TO エルフ
元気ですか?
君は急に我が家に来てすぐ仲良くなってくれたよね。私ね、エルフがいなくなって、何回も思い返して涙を流した。何回もごめんなさいってあやまった。
ある日、空を見上げた。色んな形の雲がたくさん浮かんでた。そこにエルフがいたように思ったんだ。走ってるエルフが…
偶然そんな形になってただけかもしれないけど、私はエルフって思うことにしたの。うれしくってうれしくって… それ以来私は空が好きになったよ。もう一度、会えるといいな。
ありがとう。FROM 沙莉
私は現在15歳。エルフがいなくなって大分経った。母にあの時の状況を詳しく教えてもらった。
あの朝、兄が散歩に行っていて、家の近くの畑にあるキャベツの虫をとっていたそうだ。その時、エルフは自らリードから抜けて、道路に飛び出した。そこへ、2台の大型トラックが走ってきて、2台ともにはねられ、一枚のビニール袋のように宙を舞ったようだったらしい……

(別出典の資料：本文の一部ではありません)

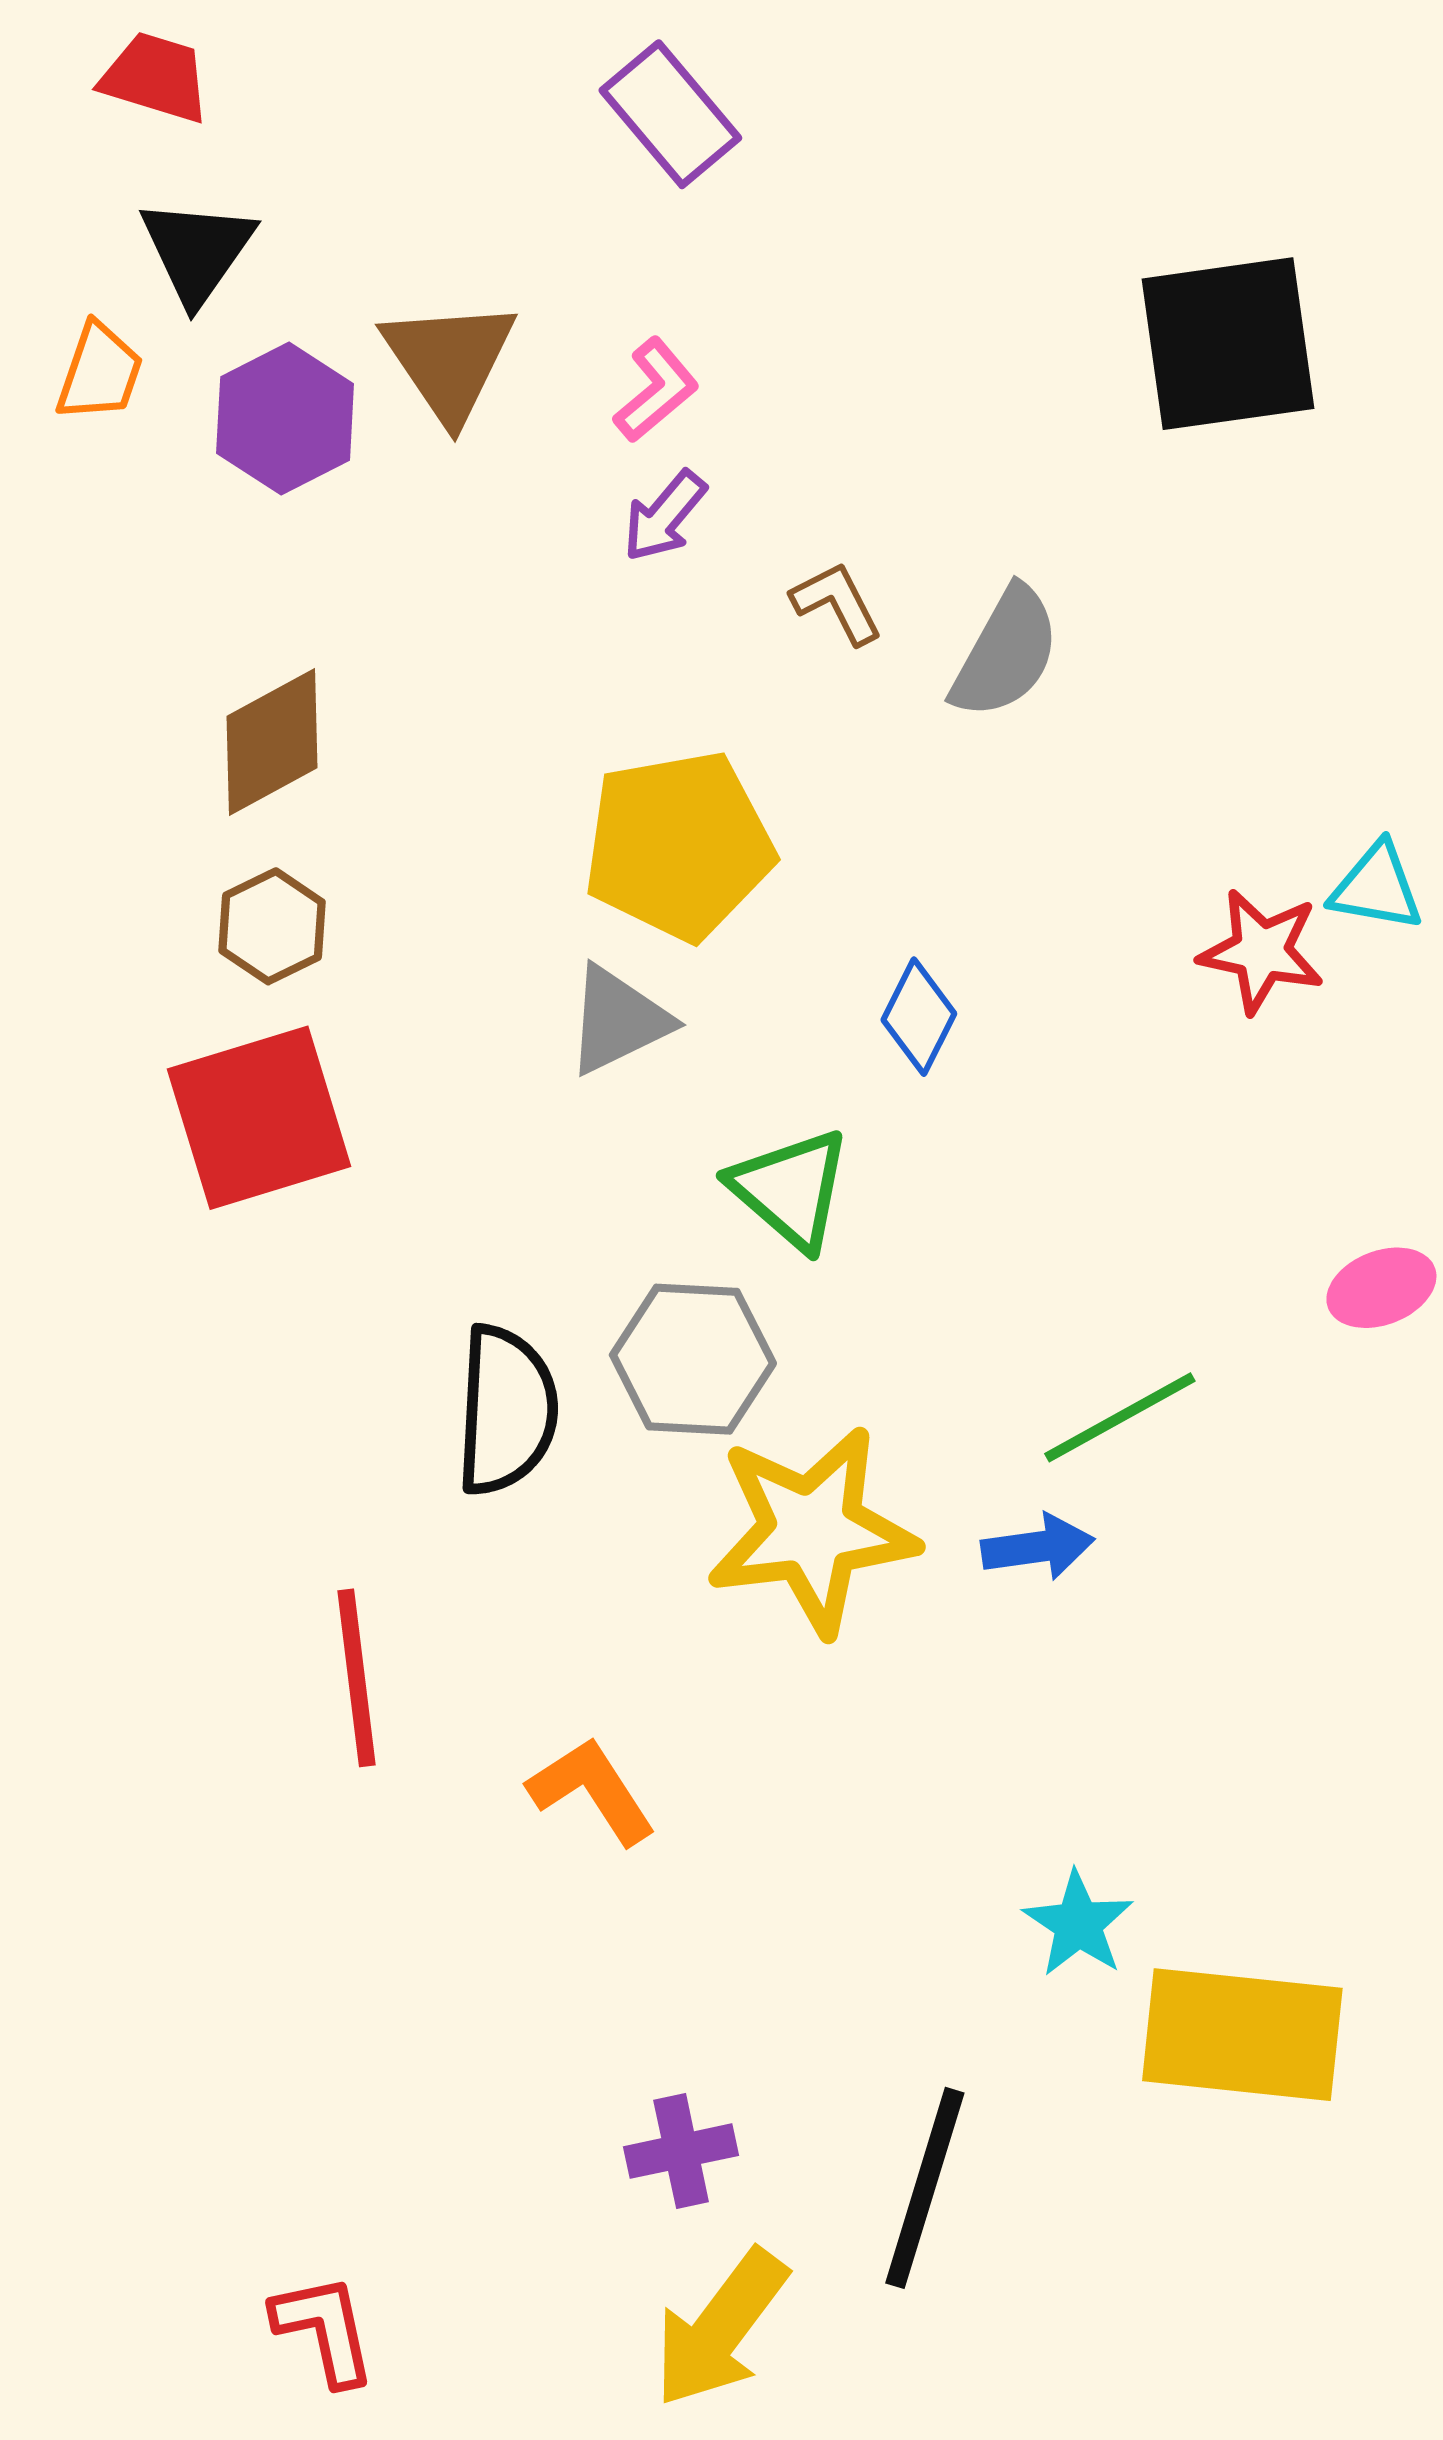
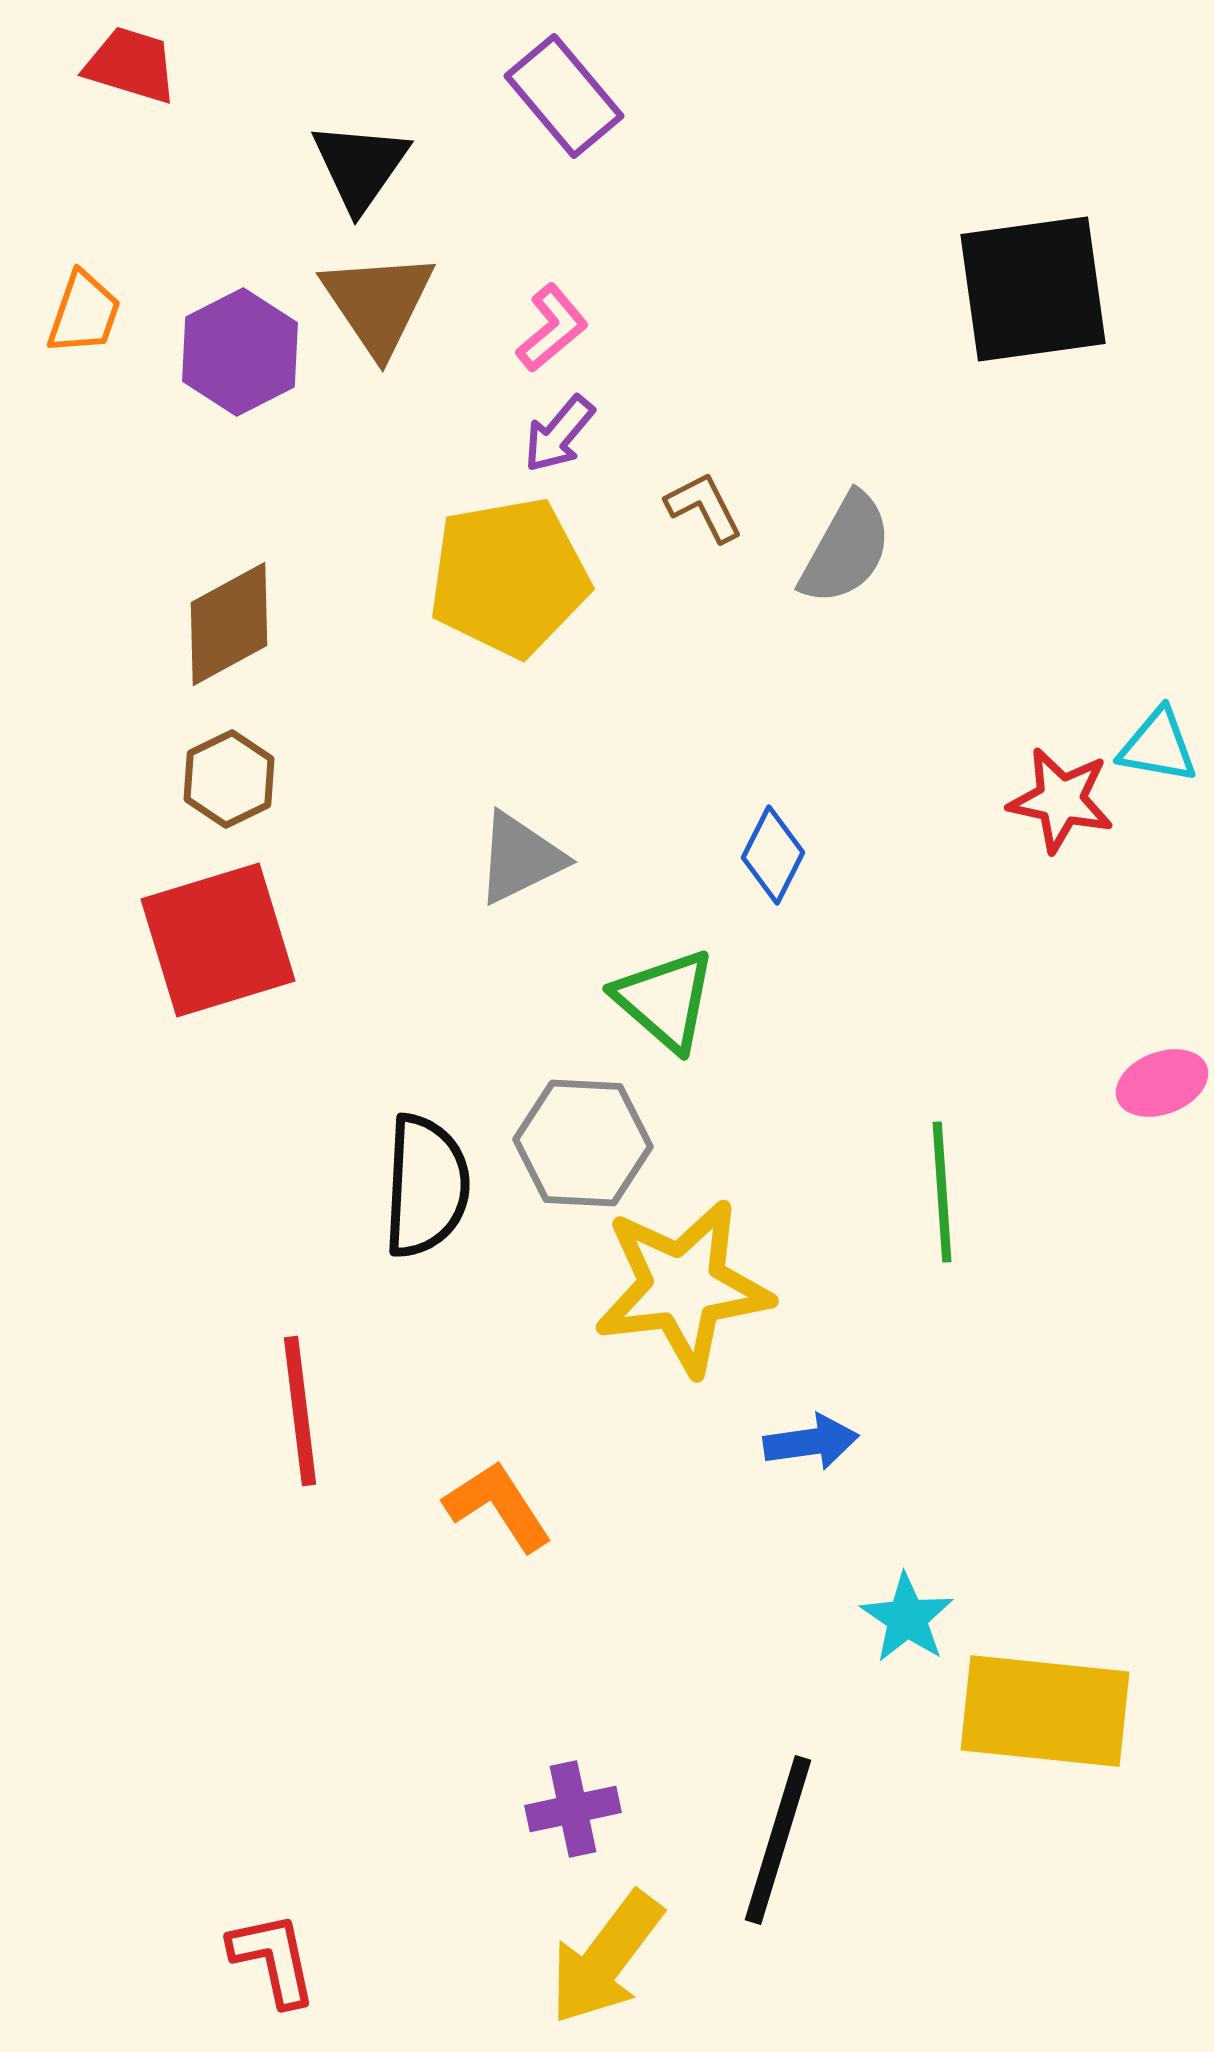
black triangle: (197, 251) -> (360, 166), moved
yellow pentagon: (679, 845) -> (509, 577), moved
green line: (1120, 1417) -> (942, 1192), turned -65
blue arrow: (1038, 1547) -> (811, 1442), moved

私はもう泣かないって決めてたのに、涙は出てきて布団にもぐり込んだ。
そんな夜、母が話してくれた。
『名前をつける時ってね、花の名前とかはあんまりよくないらしいよ。花は散るって言うけんね。エルフっていうのは妖精っていう意味があるらしいよ。』
エルフの名前を考えたのは私。少し責任を感じたけど、いつもエルフは名前を呼ぶと、尻尾を振って笑いながら走ってくる。そんなことでくよくよなんかしてられないよね。
私は晴れた青空が大好きになった。
いろんな顔を見せてくれる空が大好き。